In August 2023, the FASB issued ASU 2023-05, Business Combinations-Joint Venture Formations (Subtopic 805-60): Recognition and Initial Measurement. The ASU requires that a joint venture apply a new basis of accounting upon formation in which the joint venture will recognize and initially measure its assets and liabilities at fair value (with exceptions to fair value measurement that are consistent with the business combinations guidance). The ASU is effective prospectively for all joint venture formations with a formation date on or after January 1, 2025, with early adoption permitted. The Company early adopted the ASU effective September 30, 2023 on a prospective basis.
In June 2022, the FASB issued ASU No. 2022-03, Fair Value Measurement of Equity Securities Subject to Contractual Sale Restrictions. The ASU clarifies the guidance in ASC 820, Fair Value Measurement, related to the measurement of the fair value of an equity security subject to contractual sale restrictions and introduces disclosure requirements related to such equity securities. The Company early adopted the ASU effective July 1, 2022 and the impact of the adoption was not significant.

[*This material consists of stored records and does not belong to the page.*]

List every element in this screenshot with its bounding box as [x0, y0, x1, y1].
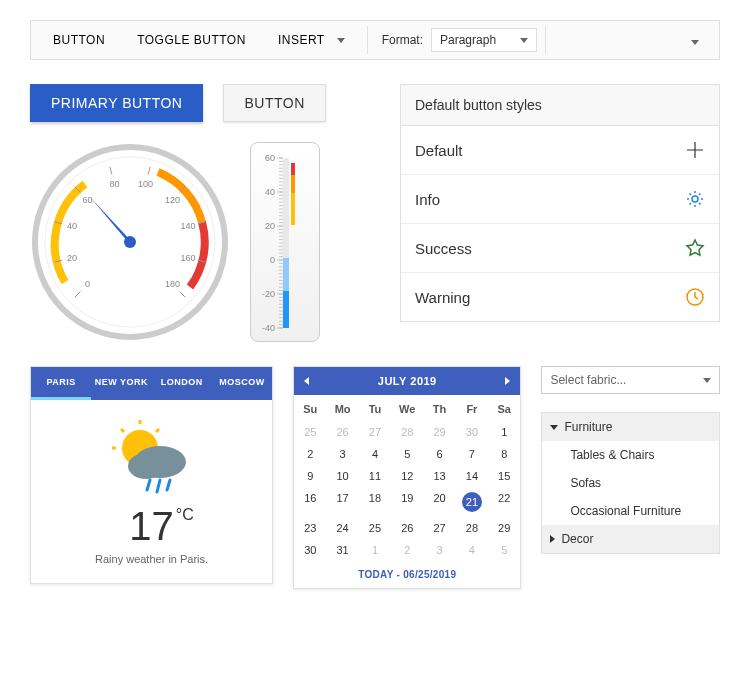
calendar-title: JULY 2019 — [378, 375, 437, 387]
svg-text:120: 120 — [165, 195, 180, 205]
secondary-button[interactable]: BUTTON — [223, 84, 325, 122]
tree-item[interactable]: Tables & Chairs — [542, 441, 719, 469]
tree-item-label: Occasional Furniture — [570, 504, 681, 518]
calendar-day[interactable]: 11 — [359, 465, 391, 487]
svg-text:80: 80 — [109, 179, 119, 189]
calendar-day[interactable]: 13 — [423, 465, 455, 487]
svg-rect-26 — [283, 258, 289, 291]
calendar-day[interactable]: 24 — [326, 517, 358, 539]
calendar-day[interactable]: 26 — [391, 517, 423, 539]
toolbar-overflow-dropdown[interactable] — [679, 25, 711, 56]
calendar-day[interactable]: 8 — [488, 443, 520, 465]
tree-item[interactable]: Occasional Furniture — [542, 497, 719, 525]
weather-tab-paris[interactable]: PARIS — [31, 367, 91, 400]
calendar-day[interactable]: 5 — [391, 443, 423, 465]
fabric-combobox[interactable]: Select fabric... — [541, 366, 720, 394]
tree-item[interactable]: Decor — [542, 525, 719, 553]
svg-rect-27 — [291, 163, 295, 175]
calendar-day[interactable]: 19 — [391, 487, 423, 517]
calendar-day[interactable]: 27 — [423, 517, 455, 539]
primary-button[interactable]: PRIMARY BUTTON — [30, 84, 203, 122]
calendar-day[interactable]: 4 — [456, 539, 488, 561]
tree-item-label: Tables & Chairs — [570, 448, 654, 462]
calendar-day[interactable]: 29 — [488, 517, 520, 539]
svg-text:0: 0 — [85, 279, 90, 289]
style-item-label: Info — [415, 191, 440, 208]
calendar-prev-button[interactable] — [304, 377, 309, 385]
clock-icon — [685, 287, 705, 307]
calendar-day[interactable]: 9 — [294, 465, 326, 487]
calendar-day[interactable]: 4 — [359, 443, 391, 465]
toolbar-insert-dropdown[interactable]: INSERT — [264, 25, 359, 55]
calendar-day[interactable]: 26 — [326, 421, 358, 443]
calendar-day[interactable]: 5 — [488, 539, 520, 561]
calendar-day[interactable]: 23 — [294, 517, 326, 539]
tree-item[interactable]: Sofas — [542, 469, 719, 497]
calendar-day[interactable]: 15 — [488, 465, 520, 487]
calendar-grid: SuMoTuWeThFrSa25262728293012345678910111… — [294, 395, 520, 561]
calendar-dow: Fr — [456, 395, 488, 421]
gear-icon — [685, 189, 705, 209]
calendar-day[interactable]: 28 — [391, 421, 423, 443]
calendar-day[interactable]: 6 — [423, 443, 455, 465]
chevron-down-icon — [520, 38, 528, 43]
calendar-day[interactable]: 3 — [423, 539, 455, 561]
style-item-success[interactable]: Success — [401, 224, 719, 273]
calendar-day[interactable]: 1 — [488, 421, 520, 443]
calendar-day[interactable]: 22 — [488, 487, 520, 517]
star-icon — [685, 238, 705, 258]
tree-item-label: Sofas — [570, 476, 601, 490]
style-item-default[interactable]: Default — [401, 126, 719, 175]
calendar-day[interactable]: 18 — [359, 487, 391, 517]
weather-tab-london[interactable]: LONDON — [152, 367, 212, 400]
calendar-day[interactable]: 25 — [359, 517, 391, 539]
weather-temperature: 17°C — [129, 504, 174, 549]
calendar-day[interactable]: 31 — [326, 539, 358, 561]
calendar-day[interactable]: 2 — [294, 443, 326, 465]
calendar-day[interactable]: 12 — [391, 465, 423, 487]
calendar-day[interactable]: 7 — [456, 443, 488, 465]
calendar-day[interactable]: 3 — [326, 443, 358, 465]
calendar-day[interactable]: 25 — [294, 421, 326, 443]
calendar-day[interactable]: 16 — [294, 487, 326, 517]
button-styles-header: Default button styles — [401, 85, 719, 126]
svg-text:60: 60 — [83, 195, 93, 205]
calendar-day[interactable]: 2 — [391, 539, 423, 561]
style-item-label: Warning — [415, 289, 470, 306]
calendar-header: JULY 2019 — [294, 367, 520, 395]
weather-tab-moscow[interactable]: MOSCOW — [212, 367, 272, 400]
calendar-day[interactable]: 14 — [456, 465, 488, 487]
svg-point-101 — [128, 453, 164, 479]
calendar-day[interactable]: 30 — [456, 421, 488, 443]
tree-item[interactable]: Furniture — [542, 413, 719, 441]
calendar-next-button[interactable] — [505, 377, 510, 385]
style-item-label: Success — [415, 240, 472, 257]
weather-tab-new-york[interactable]: NEW YORK — [91, 367, 151, 400]
calendar-day[interactable]: 28 — [456, 517, 488, 539]
toolbar-format-select[interactable]: Paragraph — [431, 28, 537, 52]
calendar-day[interactable]: 1 — [359, 539, 391, 561]
weather-tabs: PARISNEW YORKLONDONMOSCOW — [31, 367, 272, 400]
svg-text:160: 160 — [180, 253, 195, 263]
calendar-day[interactable]: 27 — [359, 421, 391, 443]
calendar-day[interactable]: 10 — [326, 465, 358, 487]
svg-line-103 — [157, 480, 160, 492]
toolbar-format-label: Format: — [382, 33, 423, 47]
calendar-day[interactable]: 17 — [326, 487, 358, 517]
calendar-widget: JULY 2019 SuMoTuWeThFrSa2526272829301234… — [293, 366, 521, 589]
calendar-day[interactable]: 29 — [423, 421, 455, 443]
toolbar-button[interactable]: BUTTON — [39, 25, 119, 55]
calendar-day[interactable]: 20 — [423, 487, 455, 517]
toolbar-toggle-button[interactable]: TOGGLE BUTTON — [123, 25, 260, 55]
svg-rect-25 — [283, 291, 289, 328]
calendar-day[interactable]: 30 — [294, 539, 326, 561]
svg-text:40: 40 — [265, 187, 275, 197]
calendar-day[interactable]: 21 — [456, 487, 488, 517]
style-item-info[interactable]: Info — [401, 175, 719, 224]
toolbar-insert-label: INSERT — [278, 33, 325, 47]
svg-line-102 — [147, 480, 150, 490]
calendar-today-link[interactable]: TODAY - 06/25/2019 — [294, 561, 520, 588]
style-item-warning[interactable]: Warning — [401, 273, 719, 321]
arrow-down-icon — [550, 425, 558, 430]
svg-text:20: 20 — [67, 253, 77, 263]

In October 2021, the FASB issued ASU No. 2021-08, Accounting for Contract Assets and Contract Liabilities from Contracts with Customers. The ASU requires companies to apply the definition of a performance obligation under ASC 606 to recognize and measure contract assets and contract liabilities (i.e., deferred revenue) relating to contracts with customers acquired in a business combination. Prior to the adoption of this ASU, an acquirer generally recognized assets acquired and liabilities assumed in a business combination, including contract assets and contract liabilities arising from revenue contracts with customers, at fair value on the acquisition date. The ASU results in the acquirer recording acquired contract assets and liabilities on the same basis that would have been recorded by the acquiree before the acquisition under ASC 606. The ASU is effective for fiscal years beginning after December 15, 2022, with early adoption permitted. The Company early adopted the ASU effective January 1, 2021 and did not apply the standard to immaterial transactions that occurred in 2021. The impact of the adoption of the ASU was not significant.

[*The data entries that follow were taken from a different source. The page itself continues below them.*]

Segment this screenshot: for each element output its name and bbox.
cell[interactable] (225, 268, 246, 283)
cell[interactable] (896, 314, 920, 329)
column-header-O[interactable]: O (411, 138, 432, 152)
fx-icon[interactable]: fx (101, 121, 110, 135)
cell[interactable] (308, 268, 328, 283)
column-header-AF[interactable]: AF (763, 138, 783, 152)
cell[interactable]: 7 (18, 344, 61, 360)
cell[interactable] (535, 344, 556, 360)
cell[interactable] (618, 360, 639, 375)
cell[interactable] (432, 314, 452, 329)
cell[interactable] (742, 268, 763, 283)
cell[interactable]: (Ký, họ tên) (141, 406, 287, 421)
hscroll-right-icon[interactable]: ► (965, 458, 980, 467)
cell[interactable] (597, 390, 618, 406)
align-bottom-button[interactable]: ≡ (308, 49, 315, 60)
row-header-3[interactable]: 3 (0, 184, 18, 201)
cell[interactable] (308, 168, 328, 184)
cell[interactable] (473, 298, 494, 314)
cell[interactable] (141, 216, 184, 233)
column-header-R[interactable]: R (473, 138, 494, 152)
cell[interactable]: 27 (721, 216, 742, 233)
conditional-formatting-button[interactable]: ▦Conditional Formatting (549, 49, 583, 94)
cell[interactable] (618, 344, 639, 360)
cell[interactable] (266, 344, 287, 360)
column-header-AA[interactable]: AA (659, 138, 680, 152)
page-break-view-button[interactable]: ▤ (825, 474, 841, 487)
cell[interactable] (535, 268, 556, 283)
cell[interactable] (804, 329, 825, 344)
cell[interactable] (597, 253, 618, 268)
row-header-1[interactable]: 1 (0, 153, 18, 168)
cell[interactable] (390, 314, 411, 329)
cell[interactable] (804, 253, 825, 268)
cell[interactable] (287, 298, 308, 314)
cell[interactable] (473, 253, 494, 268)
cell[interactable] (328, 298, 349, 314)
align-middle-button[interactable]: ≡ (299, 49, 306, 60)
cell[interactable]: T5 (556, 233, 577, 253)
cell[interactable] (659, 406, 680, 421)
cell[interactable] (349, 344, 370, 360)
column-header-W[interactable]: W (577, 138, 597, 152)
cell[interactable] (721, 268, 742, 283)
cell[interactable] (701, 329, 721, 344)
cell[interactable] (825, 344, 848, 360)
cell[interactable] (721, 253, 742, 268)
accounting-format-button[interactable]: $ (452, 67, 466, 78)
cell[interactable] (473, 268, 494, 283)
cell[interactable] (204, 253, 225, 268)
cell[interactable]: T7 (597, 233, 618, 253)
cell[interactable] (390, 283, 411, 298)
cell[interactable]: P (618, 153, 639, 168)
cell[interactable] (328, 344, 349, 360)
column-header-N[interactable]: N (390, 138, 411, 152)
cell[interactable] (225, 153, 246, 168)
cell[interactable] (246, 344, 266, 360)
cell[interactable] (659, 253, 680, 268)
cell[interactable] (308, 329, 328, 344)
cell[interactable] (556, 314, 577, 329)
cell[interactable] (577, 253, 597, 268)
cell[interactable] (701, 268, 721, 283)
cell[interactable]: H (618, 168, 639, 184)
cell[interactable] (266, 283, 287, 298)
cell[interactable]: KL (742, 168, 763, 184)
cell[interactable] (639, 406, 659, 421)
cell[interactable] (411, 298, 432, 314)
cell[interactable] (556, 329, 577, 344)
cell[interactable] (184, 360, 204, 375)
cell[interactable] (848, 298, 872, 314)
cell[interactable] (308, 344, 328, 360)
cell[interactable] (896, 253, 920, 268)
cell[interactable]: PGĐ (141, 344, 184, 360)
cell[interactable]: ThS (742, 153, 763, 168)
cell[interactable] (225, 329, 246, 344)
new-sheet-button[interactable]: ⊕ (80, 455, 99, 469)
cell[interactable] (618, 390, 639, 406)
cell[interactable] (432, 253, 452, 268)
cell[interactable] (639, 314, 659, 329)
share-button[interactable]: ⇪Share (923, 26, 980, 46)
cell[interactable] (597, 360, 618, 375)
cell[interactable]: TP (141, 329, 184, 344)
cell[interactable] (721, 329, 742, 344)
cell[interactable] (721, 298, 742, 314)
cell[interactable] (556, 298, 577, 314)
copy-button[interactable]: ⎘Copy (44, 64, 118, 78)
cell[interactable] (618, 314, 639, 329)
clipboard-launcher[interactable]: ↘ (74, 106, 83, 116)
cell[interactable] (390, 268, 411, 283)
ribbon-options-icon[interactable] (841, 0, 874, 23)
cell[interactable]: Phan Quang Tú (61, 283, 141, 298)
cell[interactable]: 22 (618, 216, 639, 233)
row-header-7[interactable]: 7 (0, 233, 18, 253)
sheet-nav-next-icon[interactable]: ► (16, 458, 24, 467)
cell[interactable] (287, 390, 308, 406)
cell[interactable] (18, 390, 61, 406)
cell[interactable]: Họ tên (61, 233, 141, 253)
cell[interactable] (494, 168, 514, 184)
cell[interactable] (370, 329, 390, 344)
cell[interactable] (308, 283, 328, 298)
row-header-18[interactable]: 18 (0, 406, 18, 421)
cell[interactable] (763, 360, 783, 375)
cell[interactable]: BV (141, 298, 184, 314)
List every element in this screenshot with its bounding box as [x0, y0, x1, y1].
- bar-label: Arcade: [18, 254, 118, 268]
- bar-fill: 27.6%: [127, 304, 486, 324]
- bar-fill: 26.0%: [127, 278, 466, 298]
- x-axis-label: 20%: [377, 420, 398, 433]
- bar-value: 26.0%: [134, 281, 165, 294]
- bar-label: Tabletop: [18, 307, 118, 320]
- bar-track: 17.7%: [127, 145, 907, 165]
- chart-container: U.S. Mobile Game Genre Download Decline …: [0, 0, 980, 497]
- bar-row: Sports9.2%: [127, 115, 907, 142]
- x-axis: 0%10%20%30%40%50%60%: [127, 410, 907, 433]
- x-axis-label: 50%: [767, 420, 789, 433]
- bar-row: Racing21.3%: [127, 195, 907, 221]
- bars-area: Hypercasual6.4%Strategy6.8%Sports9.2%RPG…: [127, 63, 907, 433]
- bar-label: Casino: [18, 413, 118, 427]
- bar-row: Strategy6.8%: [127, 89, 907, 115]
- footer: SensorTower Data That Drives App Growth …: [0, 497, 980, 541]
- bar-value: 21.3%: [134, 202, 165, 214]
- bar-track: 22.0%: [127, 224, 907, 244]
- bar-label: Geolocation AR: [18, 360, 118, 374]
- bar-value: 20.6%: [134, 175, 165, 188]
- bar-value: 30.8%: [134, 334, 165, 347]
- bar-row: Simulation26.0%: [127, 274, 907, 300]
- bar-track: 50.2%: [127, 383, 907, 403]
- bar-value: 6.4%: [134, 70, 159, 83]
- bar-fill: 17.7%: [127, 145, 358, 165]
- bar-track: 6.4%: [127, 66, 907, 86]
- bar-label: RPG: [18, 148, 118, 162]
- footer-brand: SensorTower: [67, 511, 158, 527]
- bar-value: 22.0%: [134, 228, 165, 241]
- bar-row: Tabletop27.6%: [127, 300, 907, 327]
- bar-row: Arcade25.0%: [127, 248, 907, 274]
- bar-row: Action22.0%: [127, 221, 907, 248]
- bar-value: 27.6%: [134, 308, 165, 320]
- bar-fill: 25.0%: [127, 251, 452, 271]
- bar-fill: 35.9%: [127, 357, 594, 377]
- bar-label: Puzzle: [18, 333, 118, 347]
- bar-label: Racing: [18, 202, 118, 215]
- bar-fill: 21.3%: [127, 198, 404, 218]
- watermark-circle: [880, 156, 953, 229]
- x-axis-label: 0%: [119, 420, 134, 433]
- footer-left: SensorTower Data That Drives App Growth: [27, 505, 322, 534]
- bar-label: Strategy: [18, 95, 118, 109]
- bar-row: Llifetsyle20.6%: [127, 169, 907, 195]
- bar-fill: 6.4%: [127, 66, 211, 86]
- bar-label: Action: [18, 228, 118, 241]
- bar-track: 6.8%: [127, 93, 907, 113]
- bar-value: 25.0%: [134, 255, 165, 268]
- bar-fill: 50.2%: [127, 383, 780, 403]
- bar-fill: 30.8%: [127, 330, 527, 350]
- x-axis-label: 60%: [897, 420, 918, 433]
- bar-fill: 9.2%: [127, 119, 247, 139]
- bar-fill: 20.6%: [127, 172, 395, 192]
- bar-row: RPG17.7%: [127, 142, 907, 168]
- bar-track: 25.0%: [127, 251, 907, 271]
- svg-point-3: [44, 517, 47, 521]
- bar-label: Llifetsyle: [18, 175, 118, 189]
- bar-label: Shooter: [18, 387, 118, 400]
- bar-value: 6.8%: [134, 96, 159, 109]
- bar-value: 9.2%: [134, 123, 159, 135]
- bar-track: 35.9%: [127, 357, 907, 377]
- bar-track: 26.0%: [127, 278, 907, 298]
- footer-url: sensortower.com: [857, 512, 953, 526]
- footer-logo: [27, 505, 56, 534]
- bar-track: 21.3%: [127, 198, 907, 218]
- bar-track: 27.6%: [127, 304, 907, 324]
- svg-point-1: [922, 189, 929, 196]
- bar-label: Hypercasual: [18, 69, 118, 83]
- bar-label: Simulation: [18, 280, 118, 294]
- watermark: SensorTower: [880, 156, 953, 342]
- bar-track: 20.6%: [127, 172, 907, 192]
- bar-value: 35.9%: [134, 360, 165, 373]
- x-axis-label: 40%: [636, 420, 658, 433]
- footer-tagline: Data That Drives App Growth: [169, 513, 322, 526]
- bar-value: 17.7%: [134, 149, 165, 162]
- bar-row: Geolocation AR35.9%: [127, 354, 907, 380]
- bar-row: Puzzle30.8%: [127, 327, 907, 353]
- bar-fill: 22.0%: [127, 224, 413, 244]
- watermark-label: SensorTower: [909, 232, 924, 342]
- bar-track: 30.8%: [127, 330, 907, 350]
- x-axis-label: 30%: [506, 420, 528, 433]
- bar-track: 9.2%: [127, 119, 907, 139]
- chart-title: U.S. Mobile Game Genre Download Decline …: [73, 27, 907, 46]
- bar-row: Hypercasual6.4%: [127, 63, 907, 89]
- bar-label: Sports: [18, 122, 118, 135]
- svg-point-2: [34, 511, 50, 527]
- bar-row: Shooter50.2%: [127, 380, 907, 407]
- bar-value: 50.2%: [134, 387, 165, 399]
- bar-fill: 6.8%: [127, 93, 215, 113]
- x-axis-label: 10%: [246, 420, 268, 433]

In August 2020, FASB issued ASU No. 2020-06, Accounting for Convertible Instruments and Contracts in an Entity’s Own Equity. The ASU includes amendments to the guidance on convertible instruments and the derivative scope exception for contracts in an entity’s own equity and simplifies the accounting for convertible instruments which include beneficial conversion features or cash conversion features by removing certain separation models in Subtopic 470-20. Additionally, the ASU requires entities to use the “if-converted” method when calculating diluted earnings per common share for convertible instruments. On January 1, 2022, the Company adopted the ASU and the ASU did not have a significant impact on the Company’s financial statements.

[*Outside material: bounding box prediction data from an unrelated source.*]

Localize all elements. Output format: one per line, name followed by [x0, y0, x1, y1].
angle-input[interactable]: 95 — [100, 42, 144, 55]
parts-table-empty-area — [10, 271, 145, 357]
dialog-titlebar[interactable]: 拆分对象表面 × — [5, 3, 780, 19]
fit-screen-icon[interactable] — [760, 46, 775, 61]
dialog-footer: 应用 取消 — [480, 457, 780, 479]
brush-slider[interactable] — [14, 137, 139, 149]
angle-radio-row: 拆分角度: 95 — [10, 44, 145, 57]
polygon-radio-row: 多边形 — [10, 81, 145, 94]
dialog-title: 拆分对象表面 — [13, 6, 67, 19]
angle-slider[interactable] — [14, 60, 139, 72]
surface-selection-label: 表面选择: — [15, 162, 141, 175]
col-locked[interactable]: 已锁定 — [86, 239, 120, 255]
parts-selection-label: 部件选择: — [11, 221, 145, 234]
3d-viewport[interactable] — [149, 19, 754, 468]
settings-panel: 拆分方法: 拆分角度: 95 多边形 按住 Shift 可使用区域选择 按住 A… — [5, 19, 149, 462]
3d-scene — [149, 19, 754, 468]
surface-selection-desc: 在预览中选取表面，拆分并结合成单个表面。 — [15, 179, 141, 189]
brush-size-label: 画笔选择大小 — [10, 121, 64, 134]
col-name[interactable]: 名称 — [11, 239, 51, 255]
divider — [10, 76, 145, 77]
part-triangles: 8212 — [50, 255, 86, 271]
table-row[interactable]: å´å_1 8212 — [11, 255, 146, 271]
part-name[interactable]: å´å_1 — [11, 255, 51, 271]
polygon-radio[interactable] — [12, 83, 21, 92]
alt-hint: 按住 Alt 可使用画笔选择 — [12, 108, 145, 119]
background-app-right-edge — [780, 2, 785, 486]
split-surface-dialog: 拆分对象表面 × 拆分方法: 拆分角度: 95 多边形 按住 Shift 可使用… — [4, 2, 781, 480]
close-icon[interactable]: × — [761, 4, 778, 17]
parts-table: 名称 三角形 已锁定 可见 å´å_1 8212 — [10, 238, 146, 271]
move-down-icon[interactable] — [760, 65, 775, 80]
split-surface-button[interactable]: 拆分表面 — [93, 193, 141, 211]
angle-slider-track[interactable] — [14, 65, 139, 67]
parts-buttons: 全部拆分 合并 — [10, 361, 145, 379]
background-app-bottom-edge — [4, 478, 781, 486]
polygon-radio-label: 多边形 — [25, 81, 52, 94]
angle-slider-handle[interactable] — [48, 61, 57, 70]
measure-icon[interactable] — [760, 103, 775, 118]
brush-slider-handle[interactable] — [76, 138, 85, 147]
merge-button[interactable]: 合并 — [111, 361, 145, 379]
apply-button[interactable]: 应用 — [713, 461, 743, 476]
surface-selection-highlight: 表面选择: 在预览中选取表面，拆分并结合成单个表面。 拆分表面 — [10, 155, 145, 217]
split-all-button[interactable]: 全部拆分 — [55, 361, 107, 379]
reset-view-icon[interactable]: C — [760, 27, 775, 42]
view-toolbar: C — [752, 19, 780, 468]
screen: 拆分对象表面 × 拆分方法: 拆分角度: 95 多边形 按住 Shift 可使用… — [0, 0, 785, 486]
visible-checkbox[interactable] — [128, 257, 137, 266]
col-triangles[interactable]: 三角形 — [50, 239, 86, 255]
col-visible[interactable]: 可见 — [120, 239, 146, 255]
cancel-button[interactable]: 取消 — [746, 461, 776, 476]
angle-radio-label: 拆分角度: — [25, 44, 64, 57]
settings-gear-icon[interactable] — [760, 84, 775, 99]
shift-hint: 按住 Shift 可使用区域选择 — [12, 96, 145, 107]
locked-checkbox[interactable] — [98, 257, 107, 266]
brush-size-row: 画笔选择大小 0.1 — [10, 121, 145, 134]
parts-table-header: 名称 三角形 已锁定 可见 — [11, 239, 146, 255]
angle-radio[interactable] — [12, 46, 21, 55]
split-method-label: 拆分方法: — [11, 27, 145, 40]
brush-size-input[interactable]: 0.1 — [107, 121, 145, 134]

Prepaid Expenses and Other Current Assets
Prepaid Expenses and Other Current Assets – Prepaid expenses and other current assets primarily result from advance payments to vendors for good and services and are capitalized until the related goods are received or services are performed. Included in the Company’s prepaid expenses and other current assets as of December 31, 2023 and 2022 are prepaid expenses of $143 million and $102 million, respectively. Also included in this account as of December 31, 2023 is a tax indemnification asset of $38 million as a result of the separation from Danaher.